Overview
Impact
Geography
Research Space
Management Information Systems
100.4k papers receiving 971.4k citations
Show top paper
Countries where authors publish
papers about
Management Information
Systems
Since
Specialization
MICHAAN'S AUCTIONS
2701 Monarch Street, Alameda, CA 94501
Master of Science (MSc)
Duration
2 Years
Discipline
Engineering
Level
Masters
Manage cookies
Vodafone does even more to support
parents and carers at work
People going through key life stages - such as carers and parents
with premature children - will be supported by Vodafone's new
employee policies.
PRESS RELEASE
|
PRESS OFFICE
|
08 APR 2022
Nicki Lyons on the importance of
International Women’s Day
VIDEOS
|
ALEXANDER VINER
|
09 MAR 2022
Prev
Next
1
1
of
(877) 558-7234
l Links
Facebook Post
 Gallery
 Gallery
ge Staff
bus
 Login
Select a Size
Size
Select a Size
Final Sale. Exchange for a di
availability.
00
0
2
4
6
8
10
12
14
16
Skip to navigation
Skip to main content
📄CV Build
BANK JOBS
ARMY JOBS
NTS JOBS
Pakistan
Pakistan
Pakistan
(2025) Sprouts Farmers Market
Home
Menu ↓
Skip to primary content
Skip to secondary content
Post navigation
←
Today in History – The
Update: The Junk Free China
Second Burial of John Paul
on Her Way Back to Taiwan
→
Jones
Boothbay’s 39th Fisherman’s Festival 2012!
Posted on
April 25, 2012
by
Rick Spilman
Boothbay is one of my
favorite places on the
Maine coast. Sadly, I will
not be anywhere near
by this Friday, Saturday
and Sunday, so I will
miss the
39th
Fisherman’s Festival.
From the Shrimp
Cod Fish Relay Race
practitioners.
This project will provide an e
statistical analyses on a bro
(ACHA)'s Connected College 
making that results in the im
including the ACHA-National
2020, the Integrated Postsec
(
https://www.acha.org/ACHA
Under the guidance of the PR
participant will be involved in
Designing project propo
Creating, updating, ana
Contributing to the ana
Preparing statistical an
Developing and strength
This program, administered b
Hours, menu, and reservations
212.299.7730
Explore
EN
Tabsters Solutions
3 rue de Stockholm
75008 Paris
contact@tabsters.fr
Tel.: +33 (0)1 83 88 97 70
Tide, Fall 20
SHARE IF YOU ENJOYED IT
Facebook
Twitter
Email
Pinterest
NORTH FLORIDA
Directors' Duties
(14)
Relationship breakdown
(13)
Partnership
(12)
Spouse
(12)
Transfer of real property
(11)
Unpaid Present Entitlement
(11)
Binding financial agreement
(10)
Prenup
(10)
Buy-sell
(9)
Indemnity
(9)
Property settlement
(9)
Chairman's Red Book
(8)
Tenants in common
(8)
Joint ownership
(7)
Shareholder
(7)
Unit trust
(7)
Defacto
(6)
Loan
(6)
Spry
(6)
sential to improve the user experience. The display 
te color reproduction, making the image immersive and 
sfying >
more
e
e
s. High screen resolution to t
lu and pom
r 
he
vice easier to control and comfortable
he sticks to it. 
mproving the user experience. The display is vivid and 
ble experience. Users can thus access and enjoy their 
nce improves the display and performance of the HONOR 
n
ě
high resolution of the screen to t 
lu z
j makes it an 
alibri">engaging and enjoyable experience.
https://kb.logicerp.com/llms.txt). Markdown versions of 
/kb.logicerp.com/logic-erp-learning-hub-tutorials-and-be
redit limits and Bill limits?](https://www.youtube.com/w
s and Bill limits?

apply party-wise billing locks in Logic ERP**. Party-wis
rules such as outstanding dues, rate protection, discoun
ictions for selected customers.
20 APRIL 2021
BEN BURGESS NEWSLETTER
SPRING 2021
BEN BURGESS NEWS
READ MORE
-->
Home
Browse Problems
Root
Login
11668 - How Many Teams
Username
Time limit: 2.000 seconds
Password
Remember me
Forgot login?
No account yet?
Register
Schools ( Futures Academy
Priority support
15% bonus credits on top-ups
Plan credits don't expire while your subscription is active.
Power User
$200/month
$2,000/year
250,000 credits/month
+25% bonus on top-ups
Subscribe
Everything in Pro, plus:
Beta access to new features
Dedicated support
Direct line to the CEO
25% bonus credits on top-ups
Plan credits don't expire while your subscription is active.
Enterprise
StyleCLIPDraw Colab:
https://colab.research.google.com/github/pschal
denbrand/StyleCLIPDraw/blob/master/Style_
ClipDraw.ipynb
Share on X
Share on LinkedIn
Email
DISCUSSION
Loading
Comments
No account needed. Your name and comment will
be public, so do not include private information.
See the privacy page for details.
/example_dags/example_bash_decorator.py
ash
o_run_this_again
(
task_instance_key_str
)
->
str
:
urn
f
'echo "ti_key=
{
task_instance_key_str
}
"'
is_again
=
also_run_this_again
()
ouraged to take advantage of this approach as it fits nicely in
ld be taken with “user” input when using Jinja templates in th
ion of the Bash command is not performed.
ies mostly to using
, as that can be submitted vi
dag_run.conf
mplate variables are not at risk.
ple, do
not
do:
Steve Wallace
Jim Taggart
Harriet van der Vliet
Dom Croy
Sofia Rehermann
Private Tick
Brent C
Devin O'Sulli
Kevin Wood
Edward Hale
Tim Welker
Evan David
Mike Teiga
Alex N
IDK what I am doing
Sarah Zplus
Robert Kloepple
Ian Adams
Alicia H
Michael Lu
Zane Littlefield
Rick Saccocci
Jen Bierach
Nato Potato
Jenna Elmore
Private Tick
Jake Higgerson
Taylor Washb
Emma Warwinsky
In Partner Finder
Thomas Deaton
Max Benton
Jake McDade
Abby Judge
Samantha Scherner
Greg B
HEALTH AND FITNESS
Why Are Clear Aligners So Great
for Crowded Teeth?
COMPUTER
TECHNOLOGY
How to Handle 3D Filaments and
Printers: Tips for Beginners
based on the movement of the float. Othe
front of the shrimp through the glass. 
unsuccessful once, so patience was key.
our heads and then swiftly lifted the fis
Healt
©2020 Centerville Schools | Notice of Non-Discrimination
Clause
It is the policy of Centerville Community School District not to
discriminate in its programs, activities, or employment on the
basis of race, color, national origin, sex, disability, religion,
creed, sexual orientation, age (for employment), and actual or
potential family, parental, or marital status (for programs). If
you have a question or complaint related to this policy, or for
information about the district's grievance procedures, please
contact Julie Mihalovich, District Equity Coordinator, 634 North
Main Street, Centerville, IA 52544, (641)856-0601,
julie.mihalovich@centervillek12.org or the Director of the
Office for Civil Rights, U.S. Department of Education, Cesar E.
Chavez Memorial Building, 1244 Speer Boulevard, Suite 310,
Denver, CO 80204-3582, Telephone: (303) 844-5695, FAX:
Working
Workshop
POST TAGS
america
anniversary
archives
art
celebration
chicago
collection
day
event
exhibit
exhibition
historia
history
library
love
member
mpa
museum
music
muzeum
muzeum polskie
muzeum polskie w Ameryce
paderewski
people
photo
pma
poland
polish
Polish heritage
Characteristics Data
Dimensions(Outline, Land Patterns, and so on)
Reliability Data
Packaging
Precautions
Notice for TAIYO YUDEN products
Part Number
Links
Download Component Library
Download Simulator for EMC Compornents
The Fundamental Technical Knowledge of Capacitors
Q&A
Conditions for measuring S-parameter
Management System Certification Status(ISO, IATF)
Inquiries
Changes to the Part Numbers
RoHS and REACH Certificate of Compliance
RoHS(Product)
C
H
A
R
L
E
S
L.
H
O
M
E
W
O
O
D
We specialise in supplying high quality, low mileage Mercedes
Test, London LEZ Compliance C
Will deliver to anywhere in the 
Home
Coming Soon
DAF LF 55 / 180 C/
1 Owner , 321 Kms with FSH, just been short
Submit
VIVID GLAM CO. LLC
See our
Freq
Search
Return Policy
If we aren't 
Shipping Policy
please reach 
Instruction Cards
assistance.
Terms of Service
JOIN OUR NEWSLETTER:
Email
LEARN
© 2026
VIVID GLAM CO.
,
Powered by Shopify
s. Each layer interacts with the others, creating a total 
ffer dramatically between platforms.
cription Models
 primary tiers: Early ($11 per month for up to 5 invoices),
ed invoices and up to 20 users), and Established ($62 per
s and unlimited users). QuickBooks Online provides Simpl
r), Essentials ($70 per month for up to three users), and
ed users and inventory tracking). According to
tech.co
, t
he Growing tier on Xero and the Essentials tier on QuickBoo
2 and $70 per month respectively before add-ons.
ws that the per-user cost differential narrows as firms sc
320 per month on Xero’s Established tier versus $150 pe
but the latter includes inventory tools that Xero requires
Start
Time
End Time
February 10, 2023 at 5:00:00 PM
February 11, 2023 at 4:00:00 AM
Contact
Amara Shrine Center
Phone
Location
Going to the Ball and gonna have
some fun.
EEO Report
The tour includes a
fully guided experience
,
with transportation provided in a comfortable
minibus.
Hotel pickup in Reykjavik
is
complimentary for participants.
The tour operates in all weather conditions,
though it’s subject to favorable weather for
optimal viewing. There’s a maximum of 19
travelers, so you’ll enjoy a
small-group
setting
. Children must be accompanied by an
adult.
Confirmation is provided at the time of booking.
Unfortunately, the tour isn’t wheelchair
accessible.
☆ ☆ ☆
◆ YOUR ASSIGNMENT ◆
The range runs from the line above containing "Direct line to the CEO" to the line containing "Devin O'Sulli", inclusive. Restate those lines word for word and no others.

◆ REPLY TO THE EXERCISE ◆
Direct line to the CEO
25% bonus credits on top-ups
Plan credits don't expire while your subscription is active.
Enterprise
StyleCLIPDraw Colab:
https://colab.research.google.com/github/pschal
denbrand/StyleCLIPDraw/blob/master/Style_
ClipDraw.ipynb
Share on X
Share on LinkedIn
Email
DISCUSSION
Loading
Comments
No account needed. Your name and comment will
be public, so do not include private information.
See the privacy page for details.
/example_dags/example_bash_decorator.py
ash
o_run_this_again
(
task_instance_key_str
)
->
str
:
urn
f
'echo "ti_key=
{
task_instance_key_str
}
"'
is_again
=
also_run_this_again
()
ouraged to take advantage of this approach as it fits nicely in
ld be taken with “user” input when using Jinja templates in th
ion of the Bash command is not performed.
ies mostly to using
, as that can be submitted vi
dag_run.conf
mplate variables are not at risk.
ple, do
not
do:
Steve Wallace
Jim Taggart
Harriet van der Vliet
Dom Croy
Sofia Rehermann
Private Tick
Brent C
Devin O'Sulli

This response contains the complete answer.